The Stellar Shell is a REPL (Read Eval Print Loop) for the Stellar language that helps troubleshooting, learning Stellar or even interacting with a live Metron cluster.
The Stellar DSL (domain specific language) is used to act upon streaming data within Apache Storm. It is difficult to troubleshoot Stellar when it can only be executed within a Storm topology. This REPL is intended to help mitigate that problem by allowing a user to replicate data encountered in production, isolate initialization errors, or understand function resolution problems.
The shell supports customization via ~/.inputrc
as it is backed by a proper readline implementation.
Shell-like operations are supported such as
Note: Stellar classpath configuration from the global config is honored here if the REPL knows about zookeeper.
To run the Stellar Shell from within a deployed Metron cluster, run the following command on the host where Metron is installed.

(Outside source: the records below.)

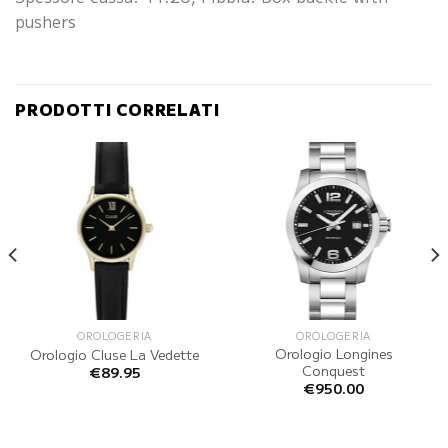
pushers
PRODOTTI CORRELATI
OROLOGERIA
OROLOGERIA
Orologio Longines
Orologio Cluse La Vedette
Conquest
€
89.95
€
950.00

$ $METRON_HOME/bin/stellar Stellar, Go! {es.clustername=metron, es.ip=node1, es.port=9300, es.date.format=yyyy.MM.dd.HH} [Stellar]>>> %functions BLOOM_ADD, BLOOM_EXISTS, BLOOM_INIT, BLOOM_MERGE, DAY_OF_MONTH, DAY_OF_WEEK, DAY_OF_YEAR, ... [Stellar]>>> ?PROTOCOL_TO_NAME PROTOCOL_TO_NAME desc: Convert the IANA protocol number to the protocol name args: IANA Number ret: The protocol name associated with the IANA number. [Stellar]>>> ip.protocol := 6 6 [Stellar]>>> PROTOCOL_TO_NAME(ip.protocol) TCP
$ $METRON_HOME/bin/stellar -h usage: stellar -h,--help Print help -irc,--inputrc <arg> File containing the inputrc if not the default ~/.inputrc -v,--variables <arg> File containing a JSON Map of variables -z,--zookeeper <arg> Zookeeper URL -na,--no_ansi Make the input prompt not use ANSI colors.
-v, --variables
Optional
Optionally load a JSON map which contains variable assignments. This is intended to give you the ability to save off a message from Metron and work on it via the REPL.
-z, --zookeeper
Optional
Attempts to connect to Zookeeper and read the Metron global configuration. Stellar functions may require the global configuration to work properly. If found, the global configuration values are printed to the console. If specified, then the classpath may be augmented by the paths specified in the stellar config in the global config.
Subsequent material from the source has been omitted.